Please write out the whole listing that follows exactly; the pictures stay out.

▸ **EXTRACTED RECORDS**
────────
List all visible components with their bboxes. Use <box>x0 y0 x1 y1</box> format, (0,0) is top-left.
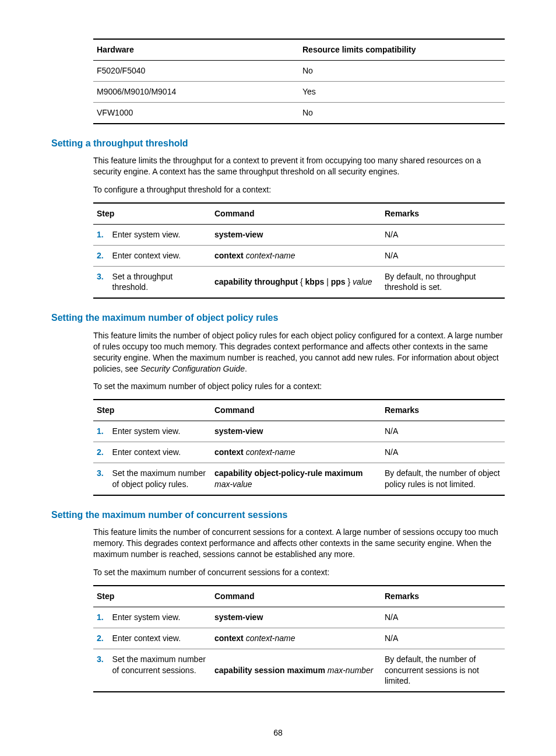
step-description: Enter system view. <box>110 607 211 628</box>
step-remarks: N/A <box>381 607 505 628</box>
col-header-remarks: Remarks <box>381 203 505 224</box>
step-remarks: N/A <box>381 245 505 266</box>
step-number: 3. <box>93 266 110 298</box>
step-number: 3. <box>93 463 110 495</box>
section-heading: Setting the maximum number of concurrent… <box>51 509 505 522</box>
step-number: 1. <box>93 607 110 628</box>
col-header-step: Step <box>93 586 211 607</box>
step-number: 2. <box>93 628 110 649</box>
hw-cell: No <box>299 60 505 81</box>
step-remarks: By default, the number of object policy … <box>381 463 505 495</box>
step-number: 1. <box>93 421 110 442</box>
step-description: Enter system view. <box>110 421 211 442</box>
hw-cell: VFW1000 <box>93 102 299 123</box>
step-number: 2. <box>93 442 110 463</box>
col-header-remarks: Remarks <box>381 586 505 607</box>
step-command: context context-name <box>211 628 381 649</box>
hardware-compat-table: Hardware Resource limits compatibility F… <box>93 38 505 124</box>
section-heading: Setting a throughput threshold <box>51 137 505 150</box>
hw-cell: Yes <box>299 81 505 102</box>
col-header-step: Step <box>93 400 211 421</box>
hw-cell: M9006/M9010/M9014 <box>93 81 299 102</box>
paragraph: To configure a throughput threshold for … <box>93 184 505 195</box>
hw-header-compat: Resource limits compatibility <box>299 39 505 60</box>
step-description: Enter context view. <box>110 442 211 463</box>
step-command: context context-name <box>211 245 381 266</box>
hw-cell: No <box>299 102 505 123</box>
step-remarks: By default, no throughput threshold is s… <box>381 266 505 298</box>
section-heading: Setting the maximum number of object pol… <box>51 312 505 324</box>
step-command: capability throughput { kbps | pps } val… <box>211 266 381 298</box>
paragraph: This feature limits the number of concur… <box>93 527 505 560</box>
hw-header-hardware: Hardware <box>93 39 299 60</box>
step-description: Set the maximum number of concurrent ses… <box>110 649 211 692</box>
step-remarks: N/A <box>381 421 505 442</box>
paragraph: To set the maximum number of concurrent … <box>93 567 505 578</box>
step-description: Set the maximum number of object policy … <box>110 463 211 495</box>
paragraph: To set the maximum number of object poli… <box>93 381 505 392</box>
step-remarks: N/A <box>381 442 505 463</box>
step-number: 3. <box>93 649 110 692</box>
step-command: system-view <box>211 421 381 442</box>
col-header-command: Command <box>211 203 381 224</box>
paragraph: This feature limits the number of object… <box>93 330 505 374</box>
step-description: Enter context view. <box>110 628 211 649</box>
step-remarks: N/A <box>381 224 505 245</box>
step-table: StepCommandRemarks1.Enter system view.sy… <box>93 399 505 495</box>
col-header-command: Command <box>211 586 381 607</box>
step-number: 2. <box>93 245 110 266</box>
step-command: system-view <box>211 607 381 628</box>
step-description: Enter system view. <box>110 224 211 245</box>
paragraph: This feature limits the throughput for a… <box>93 155 505 177</box>
step-command: context context-name <box>211 442 381 463</box>
step-remarks: By default, the number of concurrent ses… <box>381 649 505 692</box>
step-command: capability object-policy-rule maximum ma… <box>211 463 381 495</box>
step-remarks: N/A <box>381 628 505 649</box>
step-description: Set a throughput threshold. <box>110 266 211 298</box>
step-command: capability session maximum max-number <box>211 649 381 692</box>
step-table: StepCommandRemarks1.Enter system view.sy… <box>93 585 505 692</box>
col-header-remarks: Remarks <box>381 400 505 421</box>
page-number: 68 <box>51 727 505 738</box>
step-number: 1. <box>93 224 110 245</box>
hw-cell: F5020/F5040 <box>93 60 299 81</box>
step-table: StepCommandRemarks1.Enter system view.sy… <box>93 202 505 299</box>
step-description: Enter context view. <box>110 245 211 266</box>
col-header-step: Step <box>93 203 211 224</box>
step-command: system-view <box>211 224 381 245</box>
col-header-command: Command <box>211 400 381 421</box>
────────
▸ **SOLUTION TO THE EXERCISE**
List all visible components with their bboxes. Use <box>x0 y0 x1 y1</box> format, (0,0) is top-left.
step-description: Enter system view. <box>110 607 211 628</box>
step-remarks: N/A <box>381 607 505 628</box>
col-header-remarks: Remarks <box>381 203 505 224</box>
step-remarks: N/A <box>381 245 505 266</box>
step-number: 3. <box>93 266 110 298</box>
step-number: 3. <box>93 463 110 495</box>
section-heading: Setting the maximum number of concurrent… <box>51 509 505 522</box>
step-number: 1. <box>93 607 110 628</box>
col-header-step: Step <box>93 586 211 607</box>
step-number: 2. <box>93 628 110 649</box>
hw-cell: No <box>299 60 505 81</box>
step-remarks: By default, the number of object policy … <box>381 463 505 495</box>
step-number: 1. <box>93 421 110 442</box>
step-description: Enter system view. <box>110 421 211 442</box>
hw-cell: VFW1000 <box>93 102 299 123</box>
step-number: 2. <box>93 442 110 463</box>
col-header-remarks: Remarks <box>381 586 505 607</box>
step-command: context context-name <box>211 628 381 649</box>
hardware-compat-table: Hardware Resource limits compatibility F… <box>93 38 505 124</box>
section-heading: Setting a throughput threshold <box>51 137 505 150</box>
hw-cell: Yes <box>299 81 505 102</box>
col-header-step: Step <box>93 400 211 421</box>
hw-cell: M9006/M9010/M9014 <box>93 81 299 102</box>
paragraph: To configure a throughput threshold for … <box>93 184 505 195</box>
hw-header-compat: Resource limits compatibility <box>299 39 505 60</box>
step-description: Enter context view. <box>110 442 211 463</box>
step-command: context context-name <box>211 245 381 266</box>
hw-cell: No <box>299 102 505 123</box>
step-remarks: By default, no throughput threshold is s… <box>381 266 505 298</box>
section-heading: Setting the maximum number of object pol… <box>51 312 505 324</box>
step-command: capability throughput { kbps | pps } val… <box>211 266 381 298</box>
paragraph: This feature limits the number of concur… <box>93 527 505 560</box>
hw-header-hardware: Hardware <box>93 39 299 60</box>
step-description: Set the maximum number of concurrent ses… <box>110 649 211 692</box>
step-remarks: N/A <box>381 421 505 442</box>
paragraph: To set the maximum number of concurrent … <box>93 567 505 578</box>
step-description: Set the maximum number of object policy … <box>110 463 211 495</box>
paragraph: To set the maximum number of object poli… <box>93 381 505 392</box>
step-remarks: N/A <box>381 442 505 463</box>
step-number: 3. <box>93 649 110 692</box>
step-command: system-view <box>211 421 381 442</box>
col-header-command: Command <box>211 203 381 224</box>
paragraph: This feature limits the number of object… <box>93 330 505 374</box>
step-description: Enter context view. <box>110 628 211 649</box>
step-remarks: N/A <box>381 224 505 245</box>
step-table: StepCommandRemarks1.Enter system view.sy… <box>93 399 505 495</box>
col-header-command: Command <box>211 586 381 607</box>
step-number: 2. <box>93 245 110 266</box>
step-command: system-view <box>211 607 381 628</box>
step-description: Enter system view. <box>110 224 211 245</box>
paragraph: This feature limits the throughput for a… <box>93 155 505 177</box>
step-command: context context-name <box>211 442 381 463</box>
step-remarks: By default, the number of concurrent ses… <box>381 649 505 692</box>
step-command: capability object-policy-rule maximum ma… <box>211 463 381 495</box>
step-remarks: N/A <box>381 628 505 649</box>
step-description: Set a throughput threshold. <box>110 266 211 298</box>
step-command: capability session maximum max-number <box>211 649 381 692</box>
step-table: StepCommandRemarks1.Enter system view.sy… <box>93 585 505 692</box>
col-header-remarks: Remarks <box>381 400 505 421</box>
page-number: 68 <box>51 727 505 738</box>
step-number: 1. <box>93 224 110 245</box>
hw-cell: F5020/F5040 <box>93 60 299 81</box>
step-table: StepCommandRemarks1.Enter system view.sy… <box>93 202 505 299</box>
step-description: Enter context view. <box>110 245 211 266</box>
col-header-step: Step <box>93 203 211 224</box>
step-command: system-view <box>211 224 381 245</box>
col-header-command: Command <box>211 400 381 421</box>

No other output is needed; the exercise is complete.